Attempts made by previous investigators to apply this technique to the analysis of flow have not yielded promising results. The doubly refracting test liquids used have been either very unstable or extremely viscous. Also, results have been analyzed under the assumption that doubly refracting properties could be correlated directly in terms of streamline directions and velocity gradients, rather than in terms of the direction and magnitude of the shearing stresses in the liquid. This assumption appears questionable in the light of certain experimental facts noted in this investigation, except for flow cases involving parallel streamlines.

The objectives of the present investigation were two-fold: (a) the development of methods for predicting stream-line directions and velocity gradients from the stress distributions obtained from double refraction measurements, thus avoiding the necessity of any direct correlation between the gradients themselves and the doubly refracting properties, and (b) the experimental application of these methods to two-dimensional laminar flow situations, and the checking of results by independent means whenever possible.

The desired analytical methods were developed, and experimental studies were carried out for the following situations: (a) flow between parallel plates, (b) converging and diverging flow between flat, non-parallel plates, and (c) flow about a cylindrical obstacle in a bounded channel. In case (a), streamlines were determined by the parallel channel walls. In case (b), streamlines were assumed to be straight lines emanating radically from the point of intersection of the non-parallel walls. In case (c), streamlines were determined from information on stress directions obtained from the flow double refraction patterns. The doubly refracting liquids employed were aqueous solutions of a commercial dye, milling yellow, which remain stable over a period of approximately two weeks, and which have viscosities in the neighborhood of twenty centipoises. They show Newtonian behavior under shearing stresses less than 5 dynes per swuare centimeter, the range of interest of this investigation. Correlation of doubly refracting properties with stress was obtained by observation of the known flow situation in the annular space between fixed and rotating concentric cylinders. The flow test channel was made of Plexiglass and was of rectangular cross section with a high aspect ratio (ratio of width to depth) in order to approximate two-dimensional flow. The channel was five inches wide and contained 1-inch and 1/2-inch deep sections joined by a converging section.
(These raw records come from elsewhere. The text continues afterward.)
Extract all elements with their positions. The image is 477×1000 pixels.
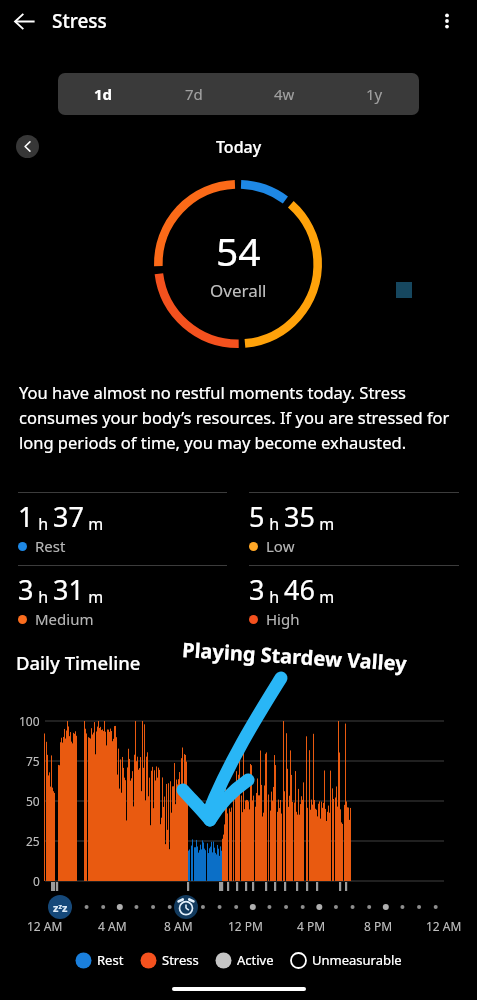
staticText: Today (216, 136, 262, 158)
staticText: Daily Timeline (16, 650, 141, 675)
staticText: m (84, 586, 104, 608)
button[interactable]: Back (4, 1, 44, 41)
staticText: 25 (26, 833, 40, 849)
staticText: Overall (210, 279, 267, 302)
button[interactable]: Unmeasurable (290, 951, 402, 969)
button[interactable]: 5 (249, 492, 459, 556)
staticText: Stress (162, 951, 199, 969)
button[interactable]: Alarm (174, 895, 198, 919)
staticText: Rest (35, 536, 66, 556)
staticText: h (265, 586, 284, 608)
staticText: 54 (216, 224, 261, 277)
staticText: h (34, 586, 53, 608)
staticText: 7d (185, 84, 203, 104)
staticText: 12 PM (228, 918, 263, 934)
staticText: 37 (53, 498, 84, 535)
staticText: 1 (18, 498, 34, 535)
staticText: 46 (284, 571, 315, 608)
staticText: 0 (33, 873, 40, 889)
staticText: Active (237, 951, 274, 969)
staticText: m (315, 586, 335, 608)
staticText: 75 (26, 753, 40, 769)
button[interactable]: Active (215, 951, 274, 969)
staticText: Rest (97, 951, 124, 969)
staticText: Unmeasurable (312, 951, 402, 969)
button[interactable]: 4w (239, 73, 329, 115)
staticText: Stress (52, 8, 107, 34)
button[interactable]: 7d (149, 73, 239, 115)
staticText: 5 (249, 498, 265, 535)
button[interactable]: 3 (18, 565, 227, 629)
staticText: Low (266, 536, 295, 556)
staticText: 1y (366, 84, 383, 104)
staticText: 31 (53, 571, 84, 608)
staticText: 4 AM (98, 918, 127, 934)
staticText: High (266, 609, 300, 629)
button[interactable]: 1d (58, 73, 149, 115)
staticText: 8 PM (364, 918, 393, 934)
button[interactable]: Previous day (16, 135, 39, 158)
staticText: 12 AM (426, 918, 462, 934)
staticText: h (34, 513, 53, 535)
button[interactable]: Stress (140, 951, 199, 969)
staticText: 35 (284, 498, 315, 535)
button[interactable]: 1 (18, 492, 227, 556)
staticText: Playing Stardew Valley (181, 636, 408, 677)
staticText: zᶻz (53, 900, 68, 915)
button[interactable]: 1y (329, 73, 419, 115)
staticText: 3 (249, 571, 265, 608)
staticText: h (265, 513, 284, 535)
staticText: 50 (26, 793, 40, 809)
staticText: 12 AM (27, 918, 63, 934)
staticText: Medium (35, 609, 94, 629)
staticText: m (84, 513, 104, 535)
button[interactable]: Rest (75, 951, 124, 969)
staticText: 4 PM (297, 918, 326, 934)
staticText: 4w (274, 84, 295, 104)
staticText: 1d (94, 84, 113, 104)
staticText: m (315, 513, 335, 535)
staticText: 8 AM (164, 918, 193, 934)
button[interactable]: Sleep (48, 895, 72, 919)
button[interactable]: 3 (249, 565, 459, 629)
staticText: 100 (19, 713, 40, 729)
staticText: 3 (18, 571, 34, 608)
button[interactable]: More options (427, 1, 467, 41)
staticText: You have almost no restful moments today… (19, 381, 451, 453)
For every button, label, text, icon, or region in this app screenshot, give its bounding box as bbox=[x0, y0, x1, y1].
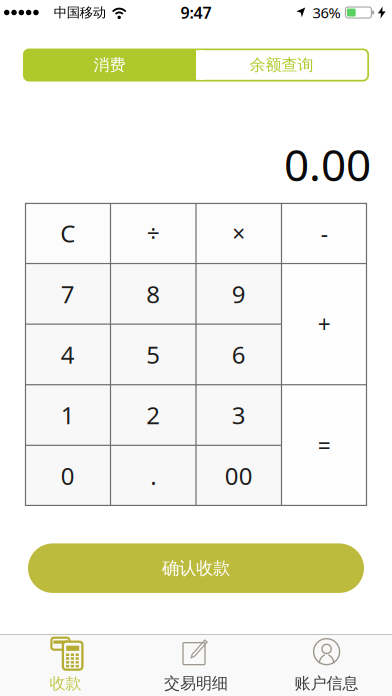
button[interactable]: 账户信息 bbox=[261, 635, 392, 696]
staticText: - bbox=[321, 218, 328, 248]
button[interactable]: × bbox=[196, 203, 282, 264]
staticText: 5 bbox=[146, 338, 160, 370]
staticText: 6 bbox=[232, 338, 246, 370]
button[interactable]: 余额查询 bbox=[196, 48, 369, 82]
button[interactable]: - bbox=[282, 203, 367, 264]
button[interactable]: 交易明细 bbox=[131, 635, 261, 696]
button[interactable]: . bbox=[110, 445, 196, 506]
button[interactable]: 消费 bbox=[23, 48, 196, 82]
button[interactable]: C bbox=[25, 203, 110, 264]
staticText: 确认收款 bbox=[162, 558, 230, 579]
button[interactable]: 1 bbox=[25, 385, 110, 445]
staticText: 4 bbox=[61, 338, 75, 370]
staticText: 9:47 bbox=[180, 2, 212, 23]
staticText: 3 bbox=[232, 399, 246, 431]
staticText: 余额查询 bbox=[250, 55, 314, 75]
button[interactable]: 确认收款 bbox=[28, 543, 364, 593]
button[interactable]: + bbox=[282, 264, 367, 385]
staticText: 9 bbox=[232, 278, 246, 310]
staticText: 账户信息 bbox=[295, 674, 359, 693]
button[interactable]: 6 bbox=[196, 324, 282, 385]
button[interactable]: = bbox=[282, 385, 367, 506]
staticText: 0.00 bbox=[284, 135, 371, 193]
button[interactable]: 4 bbox=[25, 324, 110, 385]
button[interactable]: 9 bbox=[196, 264, 282, 324]
staticText: 收款 bbox=[49, 674, 81, 693]
staticText: 消费 bbox=[94, 55, 126, 75]
staticText: ÷ bbox=[147, 218, 160, 248]
button[interactable]: 3 bbox=[196, 385, 282, 445]
staticText: 0 bbox=[61, 460, 75, 492]
button[interactable]: 5 bbox=[110, 324, 196, 385]
staticText: 2 bbox=[146, 399, 160, 431]
staticText: × bbox=[232, 218, 245, 248]
staticText: 7 bbox=[61, 278, 75, 310]
button[interactable]: ÷ bbox=[110, 203, 196, 264]
staticText: 中国移动 bbox=[54, 4, 106, 21]
staticText: + bbox=[318, 309, 331, 339]
button[interactable]: 2 bbox=[110, 385, 196, 445]
button[interactable]: 收款 bbox=[0, 635, 131, 696]
staticText: 00 bbox=[225, 460, 253, 492]
button[interactable]: 7 bbox=[25, 264, 110, 324]
staticText: C bbox=[60, 217, 75, 249]
staticText: = bbox=[318, 430, 331, 460]
staticText: 交易明细 bbox=[164, 674, 228, 693]
button[interactable]: 00 bbox=[196, 445, 282, 506]
staticText: 36% bbox=[312, 3, 340, 22]
staticText: 8 bbox=[146, 278, 160, 310]
staticText: . bbox=[150, 460, 156, 492]
button[interactable]: 0 bbox=[25, 445, 110, 506]
staticText: 1 bbox=[61, 399, 75, 431]
button[interactable]: 8 bbox=[110, 264, 196, 324]
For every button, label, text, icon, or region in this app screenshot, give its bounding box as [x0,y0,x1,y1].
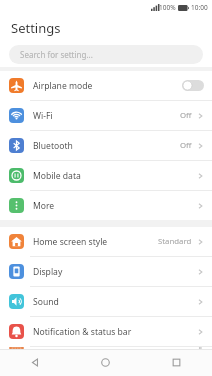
button[interactable]: Home screen style [0,227,212,256]
button[interactable]: Notification & status bar [0,317,212,346]
staticText: More [33,200,55,212]
button[interactable]: Bluetooth [0,131,212,160]
staticText: Settings [11,19,61,37]
button[interactable]: Navigation key [0,347,212,349]
button[interactable]: Airplane mode toggle [182,80,204,91]
staticText: Search for setting... [20,49,93,60]
button[interactable]: Sound [0,287,212,316]
staticText: Wi-Fi [33,110,53,122]
staticText: Off [180,140,192,151]
staticText: Bluetooth [33,140,73,152]
button[interactable]: Wi-Fi [0,101,212,130]
staticText: Home screen style [33,236,108,248]
button[interactable]: Display [0,257,212,286]
button[interactable]: Home [70,349,141,376]
button[interactable]: Airplane mode [0,71,212,100]
button[interactable]: Mobile data [0,161,212,190]
staticText: Off [180,110,192,121]
staticText: 10:00 [191,3,208,12]
button[interactable]: Recents [141,349,212,376]
staticText: Airplane mode [33,80,93,92]
staticText: Display [33,266,63,278]
staticText: Standard [158,236,192,247]
button[interactable]: Back [0,349,70,376]
staticText: 100% [159,3,176,12]
staticText: Mobile data [33,170,81,182]
staticText: Sound [33,296,59,308]
button[interactable]: More [0,191,212,220]
staticText: Notification & status bar [33,326,132,338]
button[interactable]: Search for setting... [9,45,203,64]
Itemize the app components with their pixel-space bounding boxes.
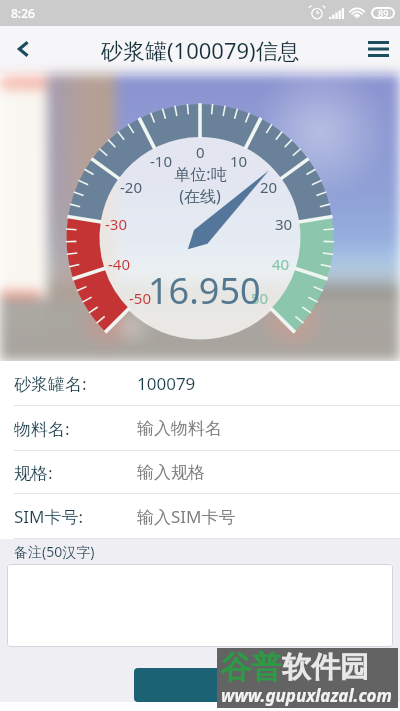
button[interactable]: 砂浆罐名: <box>0 361 400 406</box>
staticText: 输入物料名 <box>137 418 222 439</box>
staticText: www.gupuxlazal.com <box>221 684 392 707</box>
staticText: -50 <box>129 288 151 308</box>
staticText: -20 <box>120 177 142 197</box>
staticText: 物料名: <box>14 417 70 440</box>
staticText: (在线) <box>179 185 221 207</box>
staticText: 提交 <box>245 675 279 696</box>
button[interactable]: Menu <box>352 26 400 74</box>
staticText: 软件园 <box>282 649 369 686</box>
staticText: 谷普 <box>220 648 282 687</box>
staticText: 砂浆罐(100079)信息 <box>101 35 300 65</box>
staticText: 89 <box>378 7 389 19</box>
button[interactable] <box>7 564 393 647</box>
staticText: 单位:吨 <box>174 163 227 185</box>
button[interactable]: Back <box>0 26 48 74</box>
staticText: 输入规格 <box>137 462 205 483</box>
staticText: 输入SIM卡号 <box>137 505 236 528</box>
staticText: 备注(50汉字) <box>14 542 95 561</box>
staticText: -10 <box>150 151 172 171</box>
staticText: 0 <box>196 142 205 162</box>
button[interactable]: SIM卡号: <box>0 494 400 539</box>
staticText: SIM卡号: <box>14 505 84 528</box>
staticText: 16.950 <box>148 266 261 315</box>
button[interactable]: 提交 <box>134 668 390 702</box>
staticText: -30 <box>105 214 127 234</box>
staticText: 100079 <box>137 372 196 395</box>
staticText: 50 <box>251 288 269 308</box>
staticText: 10 <box>230 151 248 171</box>
staticText: -40 <box>108 254 130 274</box>
staticText: 40 <box>272 254 290 274</box>
staticText: 8:26 <box>11 5 35 21</box>
staticText: 20 <box>260 177 278 197</box>
staticText: 规格: <box>14 461 53 484</box>
staticText: 30 <box>275 214 293 234</box>
staticText: 砂浆罐名: <box>14 372 87 395</box>
button[interactable]: 物料名: <box>0 406 400 451</box>
button[interactable]: 规格: <box>0 451 400 494</box>
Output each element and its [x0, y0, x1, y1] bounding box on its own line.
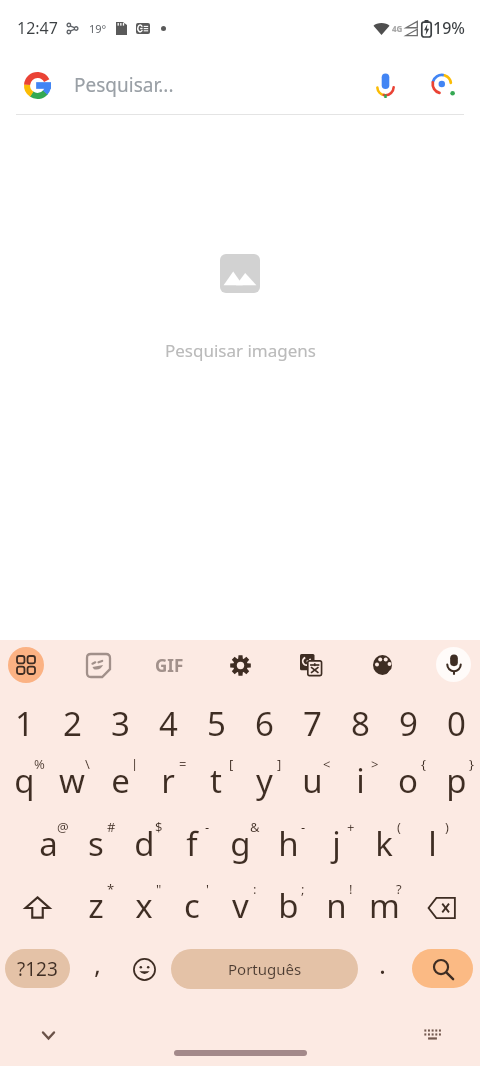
button[interactable]: Pesquisa por voz — [362, 62, 408, 108]
staticText: } — [469, 755, 474, 771]
button[interactable]: p — [432, 751, 480, 809]
button[interactable]: Teclado — [416, 1018, 448, 1050]
staticText: 4 — [159, 701, 178, 746]
button[interactable]: c — [168, 876, 216, 934]
button[interactable]: a — [24, 814, 72, 872]
button[interactable]: Figurinhas — [77, 644, 119, 686]
staticText: [ — [229, 755, 234, 771]
button[interactable]: n — [312, 876, 360, 934]
staticText: d — [134, 821, 155, 866]
staticText: ] — [277, 755, 282, 771]
staticText: > — [371, 755, 379, 771]
staticText: + — [347, 818, 355, 834]
button[interactable]: 8 — [336, 694, 384, 752]
staticText: : — [253, 880, 257, 896]
button[interactable]: u — [288, 751, 336, 809]
button[interactable]: 2 — [48, 694, 96, 752]
staticText: l — [428, 821, 437, 866]
button[interactable]: Emoji — [121, 944, 167, 994]
button[interactable]: Mais opções — [8, 647, 44, 683]
button[interactable]: Digitação por voz — [436, 647, 471, 682]
staticText: " — [156, 880, 162, 896]
button[interactable]: l — [408, 814, 456, 872]
button[interactable]: Apagar — [404, 878, 480, 938]
staticText: $ — [155, 818, 163, 834]
button[interactable]: Google Lens — [420, 62, 466, 108]
staticText: * — [107, 880, 115, 896]
button[interactable]: Google — [20, 68, 54, 102]
button[interactable]: Shift — [0, 877, 75, 937]
button[interactable]: w — [48, 751, 96, 809]
button[interactable]: 9 — [384, 694, 432, 752]
staticText: ! — [349, 880, 353, 896]
button[interactable]: Pesquisar — [412, 949, 473, 988]
staticText: 0 — [447, 701, 466, 746]
button[interactable]: t — [192, 751, 240, 809]
button[interactable]: GIF — [148, 644, 190, 686]
button[interactable]: g — [216, 814, 264, 872]
staticText: - — [301, 818, 306, 834]
staticText: ?123 — [17, 956, 58, 982]
button[interactable]: 7 — [288, 694, 336, 752]
button[interactable]: o — [384, 751, 432, 809]
button[interactable]: Traduzir — [290, 644, 332, 686]
button[interactable]: d — [120, 814, 168, 872]
button[interactable]: y — [240, 751, 288, 809]
button[interactable]: v — [216, 876, 264, 934]
staticText: g — [230, 821, 251, 866]
button[interactable]: ?123 — [5, 949, 70, 988]
button[interactable]: Português — [171, 949, 358, 989]
staticText: Pesquisar imagens — [165, 339, 316, 362]
button[interactable]: s — [72, 814, 120, 872]
button[interactable]: b — [264, 876, 312, 934]
staticText: 19° — [89, 21, 107, 36]
button[interactable]: e — [96, 751, 144, 809]
button[interactable]: . — [359, 944, 405, 994]
staticText: q — [14, 758, 35, 803]
staticText: Português — [228, 959, 302, 979]
button[interactable]: 0 — [432, 694, 480, 752]
staticText: & — [250, 818, 260, 834]
staticText: ) — [445, 818, 449, 834]
button[interactable]: 4 — [144, 694, 192, 752]
button[interactable]: 6 — [240, 694, 288, 752]
staticText: 12:47 — [17, 17, 58, 39]
staticText: % — [34, 755, 45, 771]
button[interactable]: h — [264, 814, 312, 872]
staticText: r — [161, 758, 175, 803]
staticText: \ — [85, 755, 90, 771]
button[interactable]: 3 — [96, 694, 144, 752]
staticText: o — [398, 758, 418, 803]
staticText: - — [205, 818, 210, 834]
button[interactable]: 5 — [192, 694, 240, 752]
staticText: | — [131, 755, 139, 771]
button[interactable]: Temas — [361, 644, 403, 686]
staticText: n — [326, 883, 347, 928]
button[interactable]: x — [120, 876, 168, 934]
button[interactable]: , — [74, 944, 120, 994]
button[interactable]: z — [72, 876, 120, 934]
button[interactable]: Configurações — [219, 644, 261, 686]
staticText: 19% — [433, 17, 465, 39]
button[interactable]: q — [0, 751, 48, 809]
staticText: < — [323, 755, 331, 771]
button[interactable]: j — [312, 814, 360, 872]
staticText: f — [186, 821, 198, 866]
staticText: 7 — [303, 701, 322, 746]
button[interactable]: r — [144, 751, 192, 809]
button[interactable]: k — [360, 814, 408, 872]
staticText: h — [278, 821, 299, 866]
staticText: z — [88, 883, 104, 928]
button[interactable]: Fechar teclado — [32, 1019, 64, 1051]
button[interactable]: i — [336, 751, 384, 809]
staticText: p — [446, 758, 467, 803]
button[interactable]: 1 — [0, 694, 48, 752]
button[interactable]: f — [168, 814, 216, 872]
staticText: e — [111, 758, 130, 803]
staticText: a — [39, 821, 58, 866]
staticText: i — [356, 758, 365, 803]
staticText: @ — [57, 818, 69, 834]
button[interactable]: m — [360, 876, 408, 934]
staticText: x — [135, 883, 153, 928]
staticText: # — [107, 818, 116, 834]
A velocity profile obtained from double refraction measurements for plane parallel flow was checked with that predicted by the theoretical formula for flow between plane parallel plates, and all points agreed with 3.0 percent. Velocity profiles in plane parallel, converging, and diverging flow were integrated to yield total discharges for each case. Agreement was within a maximum deviation of 10.0 percent and a mean square deviation of 4.2 percent for all plane parallel flow cases, and within a maximum deviation of 13.5 percent and a mean square deviation of 7.8 percent for all converging and diverging flow cases. The experimental discharge was required in the analysis of flow about a cylindrical obstacle, and could not be used for comparison. However, the viscous drag coefficient for the cylinder was calculated from flow double refraction measurements and compared with theoretical and experimental literature values. Agreement was found within 2.0 percent with the theoretical value and within 10.5 percent with the experimental value. The range of flow rates covered was from 20 to 200 cu.cm./sec., and corresponded to Reynolds numbers from approximately 1 to 10.

In conclusion, it appears that the technique offers attractive possibilities for the analysis of complex two-dimensional laminar flow situations, and with certain experimental refinements, should be capable of even better results that those reported above.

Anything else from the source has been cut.